Die geplante Ausdehnung des Lehrbetriebes auf alle Grades bedeutet eine erhebliche Ausdehnung der Schülerschaft. Bis zu 500 Schüler sollen Gelegenheit erhalten, die Yuan Jue Privatschule zu besuchen. Die Lehrerschaft, ebenso wie alles übrige Personal – von Küchenhilfen über Reinigungskräften – wird entsprechend aufgestockt werden. Somit steigt die Bedeutung von Amitofo Care Centre und der Yuan Jue Privatschule als Arbeitgeber in der Region.
Doch dies alles ist noch Zukunftsmusik, zurzeit gibt es vierundfünfzig 6-8-jährige, die rundherum versorgt werden. Ausserhalb der Schule kümmern sich Caregivers um sie: junge Frauen, die aus den verschiedenen namibischen Stämmen kommen und jeweils 8 Kinder betreuen, sie wiederholen Schulstoff, spenden Trost und schlafen bei ihnen.
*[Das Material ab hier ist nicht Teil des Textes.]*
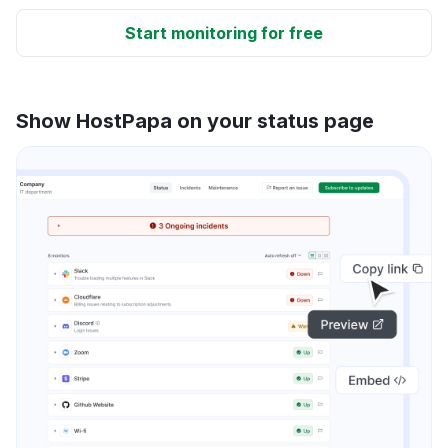
Start monitoring for free
Show HostPapa on your status page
Hierdurch soll es für die Kinder alltäglich bleiben, in ihren Sprachen zu sprechen und ihre Lieder zu singen. Denn das Ziel ist nicht, die Kinder zu entwurzeln, sondern ihnen eine Vielfalt zu bieten, in der ihre Herkunftskultur nicht fehlen darf.
Das Interview heute führe ich mit Paul Frederik Damaseb, dem Schulleiter. Er ist 63 Jahre alt, Namibier mit Damara als Muttersprache
F: Paul, seit wann arbeitest Du für die Yuan Jue Privatschule?
A: Seit ungefähr Juni 2016

 

F: Welchen Hintergrund hast Du?
A: Ich habe 37 Jahre lang als Lehrer gearbeitet, auch in der Funktion als Schulleiter. Außerdem war ich einige Jahre lang der Bürgermeister von Okahandja.

 

F: Die Kinder kommen aus einem schwierigen Umfeld. Wie macht sich das bemerkbar?
A: Zuerst möchte ich in diesem Zusammenhang betonen, wie bedauerlich es ist, dass nicht alle Kinder die gleichen Chancen haben. Einige Kinder kommen aus einem wirklich armen Umfeld und es ist gut zu sehen, dass Amitofo zumindest einige davon zurück in das System bring.
Einige der Kinder, die hierher kommen, zeigen Defizite in der Zusammenarbeit und in der Eingewöhnung in das neue Umfeld. In diesen Fällen ist es gut, auf eine lange Erfahrung zurückzublicken. Es hilft, die passenden Lösungen zu finden. Ab und zu erteilen wir Sonderstunden, um den Kindern zu helfen, sich an das neue Umfeld zu gewöhnen, ab und zu bitten wir Lehrer anderer Schulen in Okahandja um Hilfe. Der Austausch mit den Schulen in Okahandja ist sehr gut. Lehrer von anderen Schulen sind bereit, uns im Notfall zu unterstützen.

 

F: Wie äußert sich der erweiterte Lehrplan mit Kung-Fu und Meditation bei den Kindern?
A:Man sieht in der Tat Unterschiede. Die Kinder sind fokussierter und in der Lage, sich zu beruhigen. Aufgrund der Kung-Fu-Stunden befinden sie sich in einer wirklich guten physischen Verfassung.

 

F: Eine buddhistische Organisation als Arbeitgeber: Was bedeutet das für Dich?
A: Es macht keinen Unterschieden. Mir geht es um Werte und um das Ziel. Es ist unser gemeinsames Ziel, zum Besten der Kinder zu arbeiten. Um dies zu erreichen ist es vollkommen egal, ab der Arbeitgeber eine buddhistische, christliche oder sonstige Organisation ist.